Le chef de file de l'Alliance nationale pour le changement (ANC), qui a déjà affronté M. Gnassingbé en 2010 --il avait obtenu près de 34% des voix contre plus de 60% pour le vainqueur--, est soutenu, cette année, par cinq partis d'opposition regroupés au sein du Combat pour l'alternance politique (CAP 2015).
Cet économiste de formation à la stature imposante, marié et père de trois enfants, aujourd'hui âgé de 62 ans, était un des grands défenseurs des droits de l'homme de l'ère Gnassingbé Eyadéma, le père de l'actuel président, qui a dirigé le pays d'une main de fer pendant 38 ans --jusqu'à sa mort en 2005.
"C'est un homme bouillant et trop radical, mais j'admire parfois son courage face à certaines situations", confie un membre influent du parti au pouvoir, l'UNIR.
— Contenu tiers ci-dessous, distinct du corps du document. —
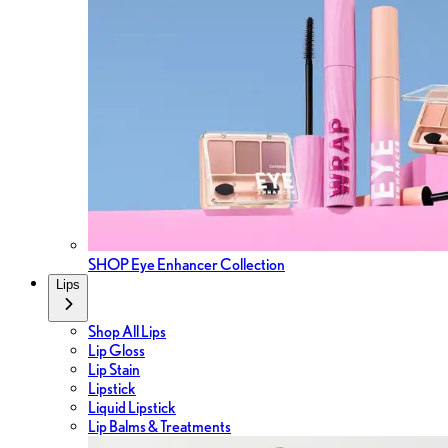
SHOP Eye Enhancer Collection
Lips
Shop All Lips
Lip Gloss
Lip Stain
Lipstick
Liquid Lipstick
Lip Balms & Treatments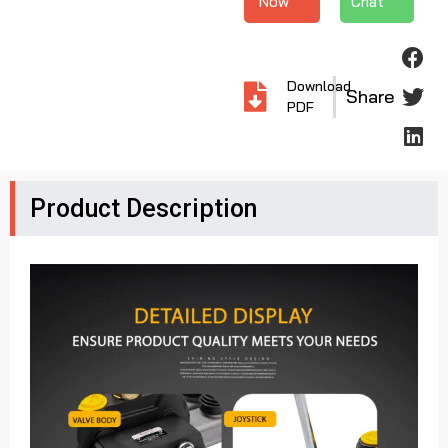
Now
Chat
Download
Share
PDF
Product Description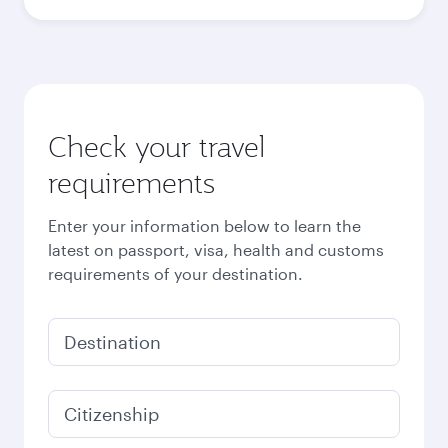
Best fare
October
4,200
QAR
November
4,380
QAR
December
4,380
QAR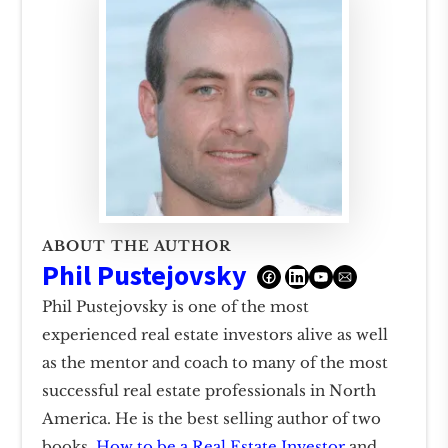
ABOUT THE AUTHOR
Phil Pustejovsky
Phil Pustejovsky is one of the most
experienced real estate investors alive as well
as the mentor and coach to many of the most
successful real estate professionals in North
America. He is the best selling author of two
books,
How to be a Real Estate Investor
and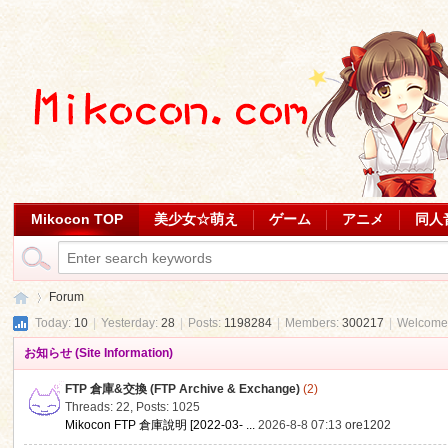
Mikocon TOP
美少女☆萌え
ゲーム
アニメ
同人
Forum
Today:
10
|
Yesterday:
28
|
Posts:
1198284
|
Members:
300217
|
Welcome
お知らせ (Site Information)
Mi
»
FTP 倉庫&交換 (FTP Archive & Exchange)
(2)
Threads: 22
,
Posts: 1025
Mikocon FTP 倉庫說明 [2022-03- ...
2026-8-8 07:13
ore1202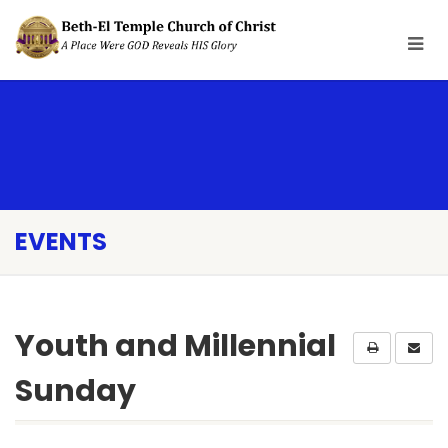
EVENTS
Youth and Millennial
Sunday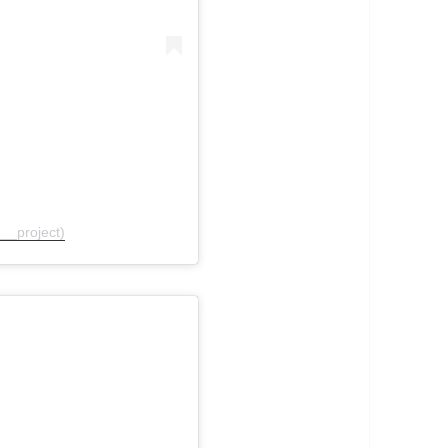
__project)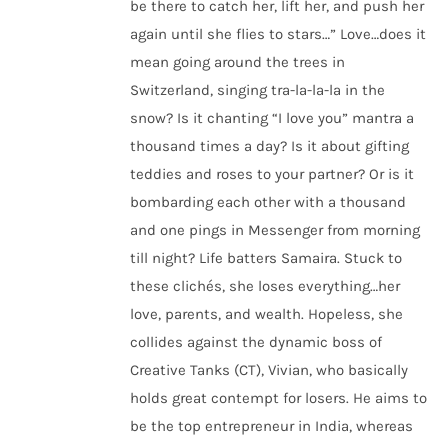
be there to catch her, lift her, and push her
again until she flies to stars…” Love…does it
mean going around the trees in
Switzerland, singing tra-la-la-la in the
snow? Is it chanting “I love you” mantra a
thousand times a day? Is it about gifting
teddies and roses to your partner? Or is it
bombarding each other with a thousand
and one pings in Messenger from morning
till night? Life batters Samaira. Stuck to
these clichés, she loses everything…her
love, parents, and wealth. Hopeless, she
collides against the dynamic boss of
Creative Tanks (CT), Vivian, who basically
holds great contempt for losers. He aims to
be the top entrepreneur in India, whereas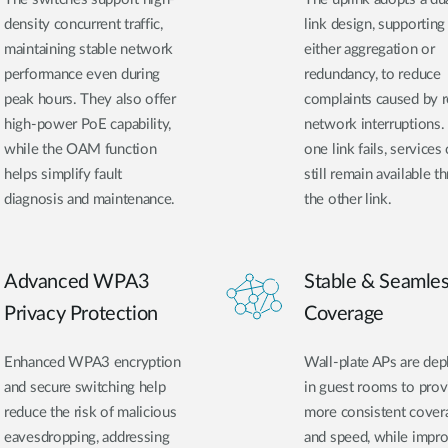
density concurrent traffic,
link design, supporting
maintaining stable network
either aggregation or
performance even during
redundancy, to reduce
peak hours. They also offer
complaints caused by
high-power PoE capability,
network interruptions. 
while the OAM function
one link fails, services
helps simplify fault
still remain available t
diagnosis and maintenance.
the other link.
Advanced WPA3
Stable & Seamle
Privacy Protection
Coverage
Enhanced WPA3 encryption
Wall-plate APs are de
and secure switching help
in guest rooms to prov
reduce the risk of malicious
more consistent cover
eavesdropping, addressing
and speed, while impr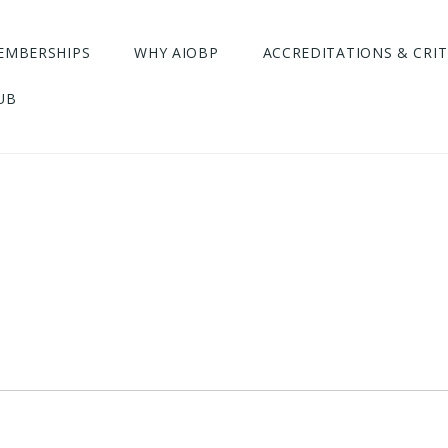
EMBERSHIPS
WHY AIOBP
ACCREDITATIONS & CRIT
UB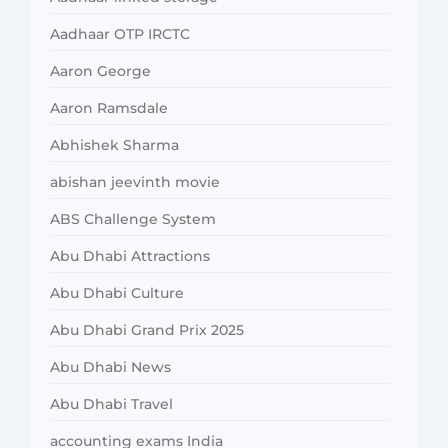
Aadhaar OTP IRCTC
Aaron George
Aaron Ramsdale
Abhishek Sharma
abishan jeevinth movie
ABS Challenge System
Abu Dhabi Attractions
Abu Dhabi Culture
Abu Dhabi Grand Prix 2025
Abu Dhabi News
Abu Dhabi Travel
accounting exams India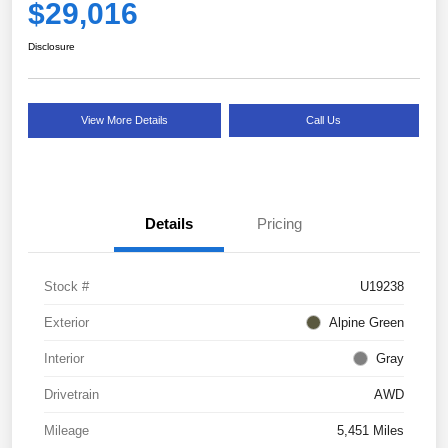
$29,016
Disclosure
View More Details
Call Us
Details
Pricing
Stock #
U19238
Exterior
Alpine Green
Interior
Gray
Drivetrain
AWD
Mileage
5,451 Miles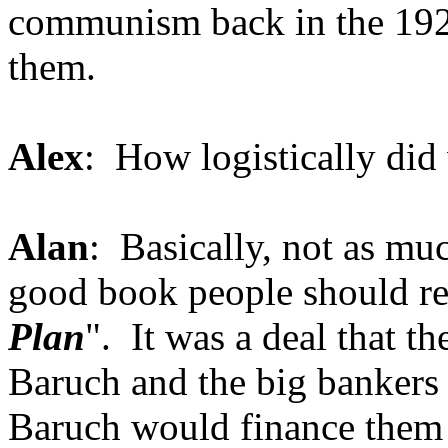
communism back in the 1920
them.
Alex
: How logistically di
Alan
: Basically, not as muc
good book people should rea
Plan
". It was a deal that 
Baruch and the big bankers 
Baruch would finance them i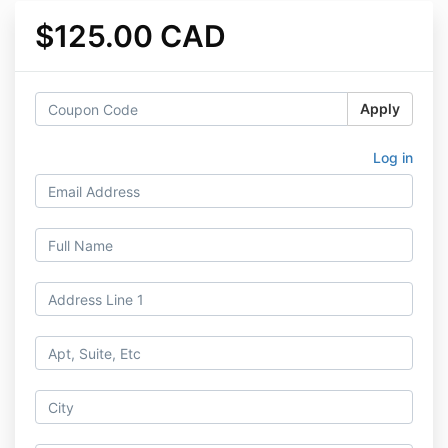
$125.00 CAD
Apply
Log in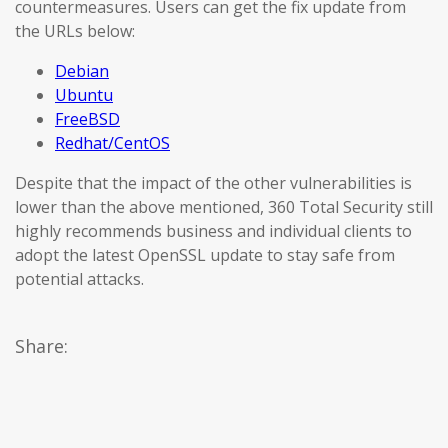
countermeasures. Users can get the fix update from
the URLs below:
Debian
Ubuntu
FreeBSD
Redhat/CentOS
Despite that the impact of the other vulnerabilities is
lower than the above mentioned, 360 Total Security still
highly recommends business and individual clients to
adopt the latest OpenSSL update to stay safe from
potential attacks.
Share: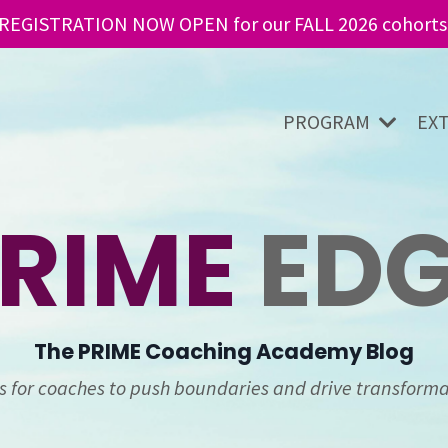
REGISTRATION NOW OPEN for our FALL 2026 cohorts
PROGRAM
EX
RIME
ED
The
PRIME
Coaching Academy Blog
ts for coaches to push boundaries and drive transforma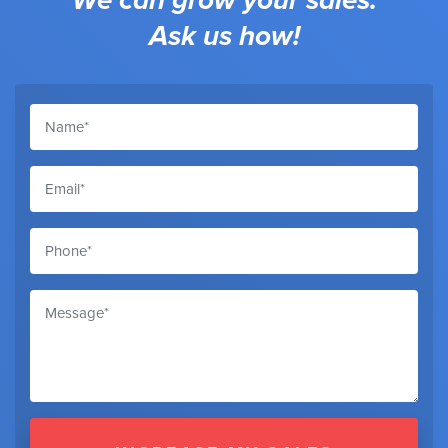
Ask us how!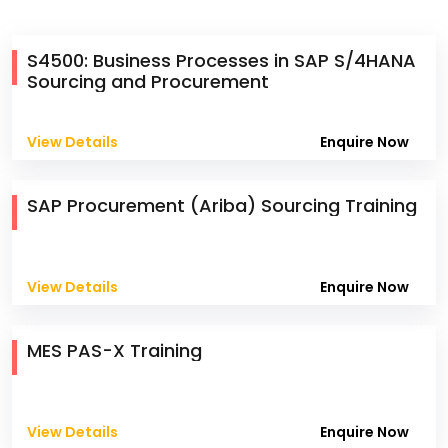
S4500: Business Processes in SAP S/4HANA
Sourcing and Procurement
View Details
Enquire Now
SAP Procurement (Ariba) Sourcing Training
View Details
Enquire Now
MES PAS-X Training
View Details
Enquire Now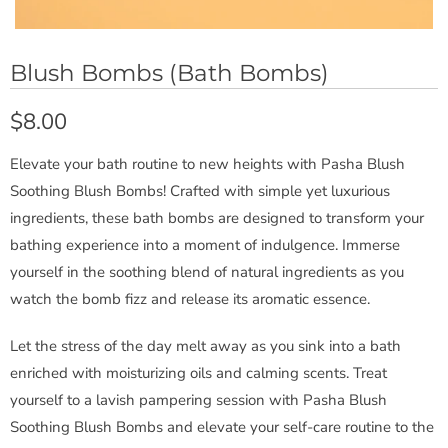
Blush Bombs (Bath Bombs)
$8.00
Elevate your bath routine to new heights with Pasha Blush
Soothing Blush Bombs! Crafted with simple yet luxurious
ingredients, these bath bombs are designed to transform your
bathing experience into a moment of indulgence. Immerse
yourself in the soothing blend of natural ingredients as you
watch the bomb fizz and release its aromatic essence.
Let the stress of the day melt away as you sink into a bath
enriched with moisturizing oils and calming scents. Treat
yourself to a lavish pampering session with Pasha Blush
Soothing Blush Bombs and elevate your self-care routine to the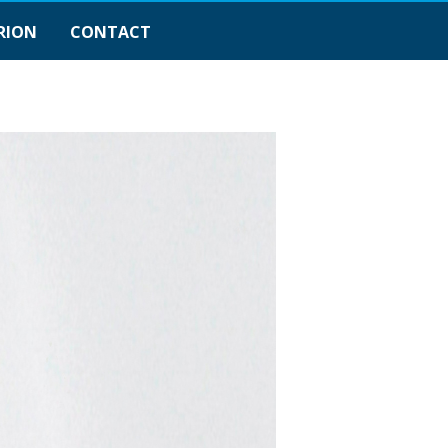
RION
CONTACT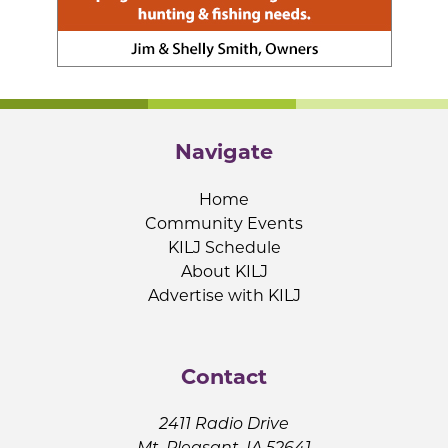
Navigate
Home
Community Events
KILJ Schedule
About KILJ
Advertise with KILJ
Contact
2411 Radio Drive
Mt. Pleasant, IA 52641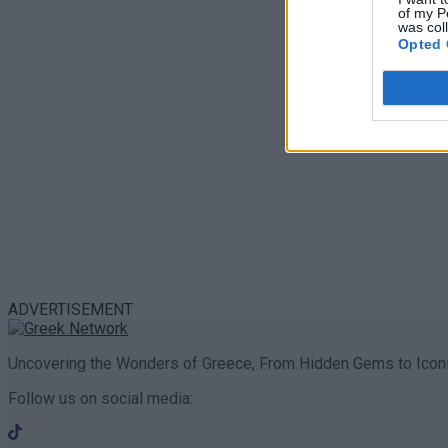
of my P
was col
Opted 
ADVERTISEMENT
Uncovering the Wonders of Greece, From Hidden Gems to Iconi
Follow us on social media: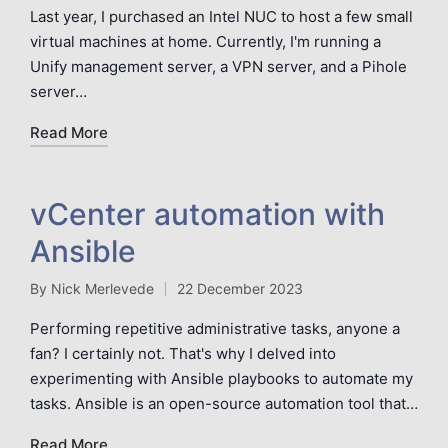
by
Last year, I purchased an Intel NUC to host a few small
virtual machines at home. Currently, I'm running a
Unify management server, a VPN server, and a Pihole
server…
Read More
vCenter automation with
Ansible
By
Nick Merlevede
22 December 2023
Posted
by
Performing repetitive administrative tasks, anyone a
fan? I certainly not. That's why I delved into
experimenting with Ansible playbooks to automate my
tasks. Ansible is an open-source automation tool that…
Read More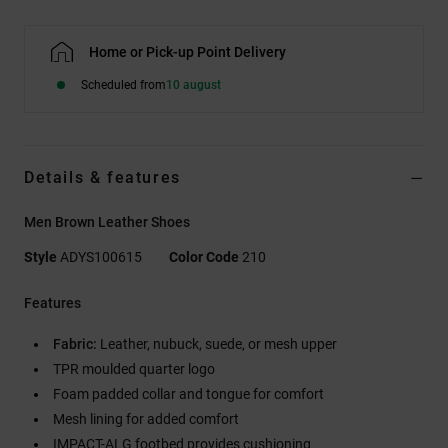
Home or Pick-up Point Delivery
Scheduled from
10 august
Details & features
Men Brown Leather Shoes
Style
ADYS100615
Color Code
210
Features
Fabric:
Leather, nubuck, suede, or mesh upper
TPR moulded quarter logo
Foam padded collar and tongue for comfort
Mesh lining for added comfort
IMPACT-ALG footbed provides cushioning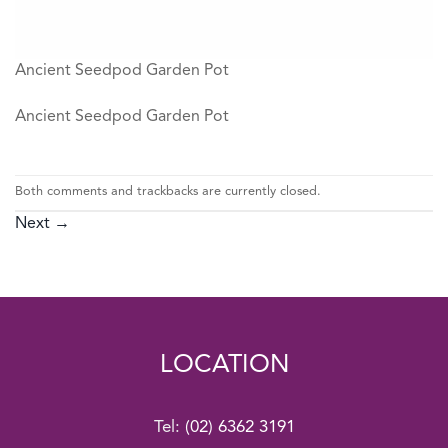
Ancient Seedpod Garden Pot
Ancient Seedpod Garden Pot
Both comments and trackbacks are currently closed.
Next
→
LOCATION
Tel:
(02) 6362 3191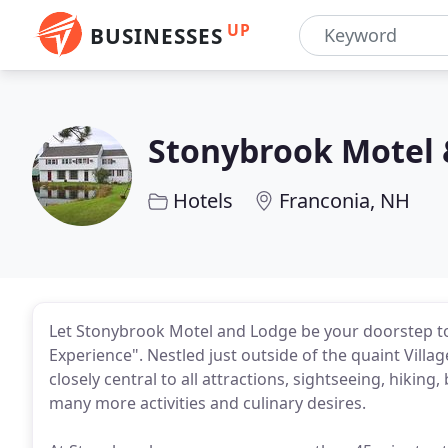
UP
BUSINESSES
Stonybrook Motel 
Hotels
Franconia, NH
Let Stonybrook Motel and Lodge be your doorstep 
Experience". Nestled just outside of the quaint Vill
closely central to all attractions, sightseeing, hikin
many more activities and culinary desires.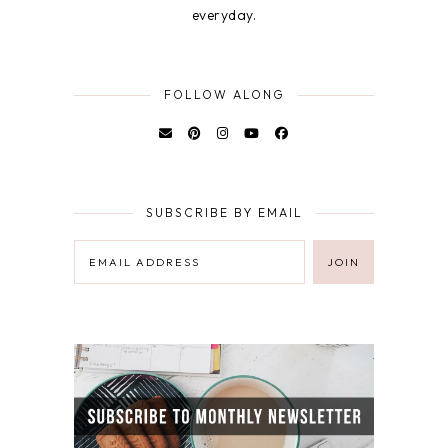
everyday.
FOLLOW ALONG
SUBSCRIBE BY EMAIL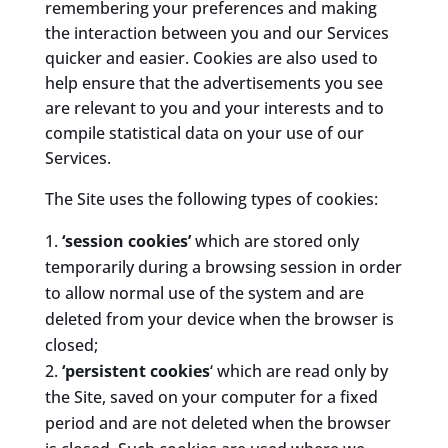
remembering your preferences and making
the interaction between you and our Services
quicker and easier. Cookies are also used to
help ensure that the advertisements you see
are relevant to you and your interests and to
compile statistical data on your use of our
Services.
The Site uses the following types of cookies:
‘session cookies’
which are stored only
temporarily during a browsing session in order
to allow normal use of the system and are
deleted from your device when the browser is
closed;
‘persistent cookies
‘ which are read only by
the Site, saved on your computer for a fixed
period and are not deleted when the browser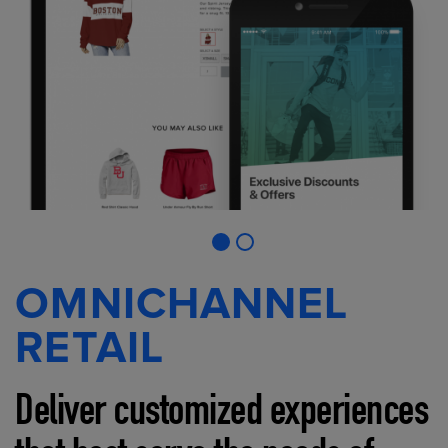
OMNICHANNEL
RETAIL
Deliver customized experiences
Personnage central de l'opposition, il a organisé, avec le Collectif Sauvons le Togo (CST), un regroupement de partis d'opposition et de la société civile, une série d'importantes manifestations contre le régime en place, en 2012, dont plusieurs ont été violemment dispersées par la police.
Titulaire d'un Diplôme d'études supérieures spécialisées (DESS) en sciences économiques de l'université de Lille, en France, M. Fabre est rentré en 1979 au Togo pour enseigner à l'université de Lomé pendant quatre ans.
Il a ensuite participé à la création de la Ligue togolaise des droits de l'Homme, puis dirigé deux revues engagées, La Tribune des Démocrates et Le Temps des démocrates.
En 1992, il a rejoint l'ex opposant historique Gilchrist Olympio lorsque ce dernier a rassemblé plusieurs partis de l'opposition en une seule formation, l'Union des forces de changement (UFC).
- Une intransigeance critiquée -
Élu secrétaire général, il prend les rênes du parti, dans la pratique, M. Olympio étant contraint à l'exil par le général Gnassingbé Eyadéma. Député depuis 2007, il se retrouve candidat de l'UFC à la présidentielle en 2010 suite à un concours de circonstances:
M. Olympio, victime d'un accident, ne peut se présenter et lui cède la place. En mai 2010, peu après l'élection, les compagnons de lutte se brouillent: M. Olympio passe un accord avec M. Gnassingbé pour faire entrer son parti au gouvernement.
M. Fabre claque la porte de l'UFC pour créer son propre parti. Certains proches critiquent son intransigeance: "M. Fabre aime trop se cramponner sur sa position, il n'a pas une capacité d'écoute.
Ce qui fait qu'il n'arrive pas à jouer son rôle de rassembleur" face à Faure Gnassingbé, commente un opposant sous couvert d'anonymat. Mais le "marcheur" surfe aujourd'hui sur le ras-le-bol de la population, lassée par 48 ans de règne d'une même famille, avec comme principal slogan de campagne "Le changement en 2015".
"Le principal enjeu pour nous, c'est (...) la nécessité pour les Togolais de changer de régime, d'en finir définitivement avec le système Gnassingbé qui, par la ruse, par la violence, se maintient au pouvoir", martelait-il récemment lors d'un meeting.
Dans son programme de 123 pages, il promet de "tourner définitivement le dos à l'arbitraire et aux voies de fait érigés en politique de gouvernement, à la gabegie et à la corruption pratiquées à tous les niveaux, (...) à l'impunité, aux violations répétées de la Constitution et des lois".
Certains observateurs estiment que ce scrutin à un seul tour sera serré, même si le président sortant bénéficie de la faveur des pronostics, notamment à cause de la dispersion des voix de l'opposition, qui présente quatre candidats.